‘Abuse’ spy’s ex claims MI5 breached her human rights
MI5 faces a legal battle with the former girlfriend of an allegedly abusive former spy, with the woman claiming the intelligence agency breached her human rights by enabling her abuse.
The woman, known only as Beth, has launched a legal complaint and claim in the Investigatory Powers Tribunal (IPT), an independent judicial body created to handle complaints about unlawful interference and human rights violations by the intelligence services.
The Centre for Women’s Justice (CWJ), which is acting on Beth’s behalf, said it was also exploring possible action against a police force that it claims “failed to take action against the perpetrator despite repeated reports”.
In a statement yesterday, Beth said: “I hope that this will cause the police to reopen the case against [X] and actually do something about his crimes, none of which have been properly investigated.
The CWJ said that Beth will “seek to argue that MI5’S conduct may have breached her rights under Articles 2, 3, 8 and 14 of the European Convention on Human Rights, in that by recruiting and affording protection to X, they were effectively enabling X to subject her to serious violence... with impunity”.
Kate Ellis, Beth’s solicitor at the CWJ, claimed that the case “raises a number of issues regarding the state’s protection – whether intentionally, or through neglect – of those who hold extreme misogynistic views and pose a risk of serious violence towards women and girls”.
On Thursday, the BBC revealed that Beth had been subjected to long-term abuse by the former MI5 informant.
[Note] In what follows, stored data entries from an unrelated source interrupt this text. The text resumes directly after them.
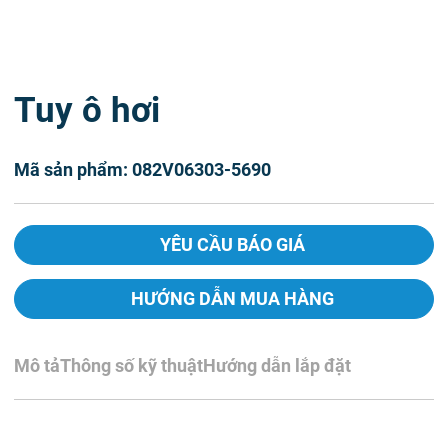
Tuy ô hơi
Mã sản phẩm: 082V06303-5690
YÊU CẦU BÁO GIÁ
HƯỚNG DẪN MUA HÀNG
Mô tả
Thông số kỹ thuật
Hướng dẫn lắp đặt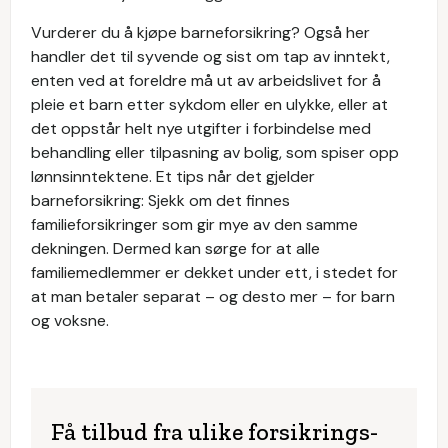
Vurderer du å kjøpe barneforsikring? Også her
handler det til syvende og sist om tap av inntekt,
enten ved at foreldre må ut av arbeidslivet for å
pleie et barn etter sykdom eller en ulykke, eller at
det oppstår helt nye utgifter i forbindelse med
behandling eller tilpasning av bolig, som spiser opp
lønnsinntektene. Et tips når det gjelder
barneforsikring: Sjekk om det finnes
familieforsikringer som gir mye av den samme
dekningen. Dermed kan sørge for at alle
familiemedlemmer er dekket under ett, i stedet for
at man betaler separat – og desto mer – for barn
og voksne.
Få tilbud fra ulike forsikrings­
They also reported he had abused another former partner before moving to the UK and showed video footage of him attacking Beth with a machete.
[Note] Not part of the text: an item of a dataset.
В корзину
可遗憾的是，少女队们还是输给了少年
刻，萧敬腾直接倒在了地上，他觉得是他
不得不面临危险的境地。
The man was a far-right extremist with a violent past when he was recruited by MI5. He was reportedly paid for infiltrating extremist groups in the UK.
Beth told the BBC that he had exerted “complete control” over her.
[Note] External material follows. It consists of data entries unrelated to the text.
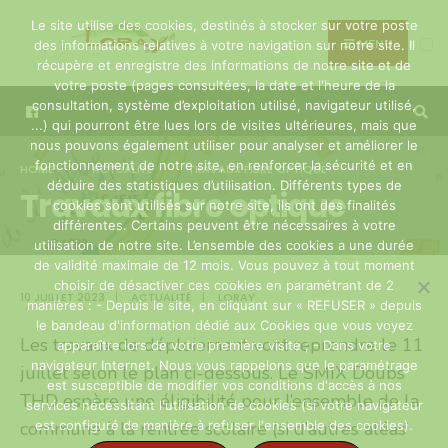
Search
Skip
Le site utilise des cookies, destinés à stocker sur votre poste
for:
to
MENU
des informations relatives à votre navigation sur notre site. Il
récupère et enregistre des informations de notre site et de
content
votre poste (pages consultées, la date et l'heure de la
consultation, système d’exploitation utilisé, navigateur utilisé,
...) qui pourront être lues lors de visites ultérieures, mais que
nous pouvons également utiliser pour analyser et améliorer le
fonctionnement de notre site, en renforcer la sécurité et en
HOME
ACTUALITÉ
TRAVAUX FIBRE OPTIQUE
déduire des statistiques d’utilisation. Différents types de
Travaux fibre optique
cookies sont utilisés sur notre site, ils ont des finalités
différentes. Certains peuvent être nécessaires à votre
utilisation de notre site. L’ensemble des cookies a une durée
de validité maximale de 12 mois. Vous pouvez à tout moment
choisir de désactiver ces cookies en paramétrant de 2
10 JUILLET 2023
|
ACTUALITÉ
|
LORAY
manières : - Depuis le site, en cliquant sur « REFUSER » depuis
le bandeau d'information dédié aux Cookies que vous voyez
Les travaux de déploiement vont reprendre le 11
apparaître lors de votre première visite ; - Dans votre
navigateur Internet. Nous vous rappelons que le paramétrage
juillet selon le plan ci-dessous. Le SMIX Doubs
est susceptible de modifier vos conditions d'accès à nos
THD espère une éligibilité pour l’ensemble de la
services nécessitant l'utilisation de cookies (si votre navigateur
commune à la rentrée scolaire (si d’autres aléas
est configuré de manière à refuser l'ensemble des cookies).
“At the end of the relationship he dictated my every waking hour – where I went, who I saw, how I worked, what I did at work, what I wore,” she said.
X moved abroad to work for a foreign intelligence agency while under police investigation.
The BBC was prevented from revealing his identity by a High Court ruling.
A Home Office spokesman said: “As a matter of long-standing policy we will not comment on security or intelligence.”